EXERCISE BRIEF
Work through the entries that follow and state how many lines contain the word "header". Only the number is wanted.

------ INPUT DATA

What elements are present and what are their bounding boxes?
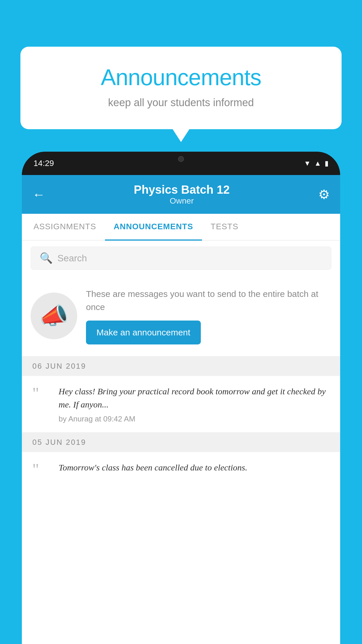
- make-announcement-button[interactable]: Make an announcement: [86, 321, 201, 344]
- date-separator-1: 06 JUN 2019: [22, 356, 340, 376]
- app-header: ← Physics Batch 12 Owner ⚙: [22, 175, 340, 214]
- date-separator-2: 05 JUN 2019: [22, 433, 340, 452]
- search-bar[interactable]: 🔍 Search: [31, 246, 331, 270]
- announcement-text-1: Hey class! Bring your practical record b…: [59, 385, 330, 411]
- header-title-group: Physics Batch 12 Owner: [45, 183, 318, 206]
- search-icon: 🔍: [40, 252, 53, 264]
- bubble-title: Announcements: [44, 64, 318, 91]
- wifi-icon: ▼: [304, 159, 311, 167]
- announcement-item-2[interactable]: " Tomorrow's class has been cancelled du…: [22, 452, 340, 486]
- header-subtitle: Owner: [45, 196, 318, 206]
- camera-dot: [178, 156, 184, 162]
- phone-container: 14:29 ▼ ▲ ▮ ← Physics Batch 12 Owner ⚙: [22, 152, 340, 644]
- back-button[interactable]: ←: [32, 188, 45, 201]
- megaphone-circle: 📣: [31, 293, 77, 339]
- quote-icon-1: ": [32, 385, 50, 400]
- speech-bubble: Announcements keep all your students inf…: [20, 47, 342, 129]
- quote-icon-2: ": [32, 461, 50, 476]
- settings-icon[interactable]: ⚙: [318, 187, 330, 202]
- search-container: 🔍 Search: [22, 241, 340, 276]
- phone-notch: [158, 152, 204, 166]
- status-bar: 14:29 ▼ ▲ ▮: [22, 152, 340, 175]
- announcement-meta-1: by Anurag at 09:42 AM: [59, 414, 330, 424]
- announcement-prompt: 📣 These are messages you want to send to…: [22, 276, 340, 356]
- battery-icon: ▮: [325, 159, 328, 167]
- prompt-description: These are messages you want to send to t…: [86, 287, 331, 314]
- announcement-content-2: Tomorrow's class has been cancelled due …: [59, 461, 330, 477]
- phone-screen: ← Physics Batch 12 Owner ⚙ ASSIGNMENTS A…: [22, 175, 340, 644]
- speech-bubble-section: Announcements keep all your students inf…: [20, 47, 342, 129]
- announcement-item-1[interactable]: " Hey class! Bring your practical record…: [22, 376, 340, 433]
- prompt-content: These are messages you want to send to t…: [86, 287, 331, 344]
- header-title: Physics Batch 12: [45, 183, 318, 196]
- search-placeholder: Search: [57, 253, 87, 264]
- announcement-content-1: Hey class! Bring your practical record b…: [59, 385, 330, 424]
- tab-assignments[interactable]: ASSIGNMENTS: [25, 214, 105, 241]
- phone-frame: 14:29 ▼ ▲ ▮ ← Physics Batch 12 Owner ⚙: [22, 152, 340, 644]
- megaphone-icon: 📣: [39, 302, 68, 330]
- signal-icon: ▲: [314, 159, 321, 167]
- announcement-text-2: Tomorrow's class has been cancelled due …: [59, 461, 330, 474]
- tabs-bar: ASSIGNMENTS ANNOUNCEMENTS TESTS: [22, 214, 340, 241]
- tab-announcements[interactable]: ANNOUNCEMENTS: [105, 214, 202, 241]
- tab-tests[interactable]: TESTS: [202, 214, 247, 241]
- bubble-subtitle: keep all your students informed: [44, 97, 318, 109]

------------

WORKED SOLUTION
4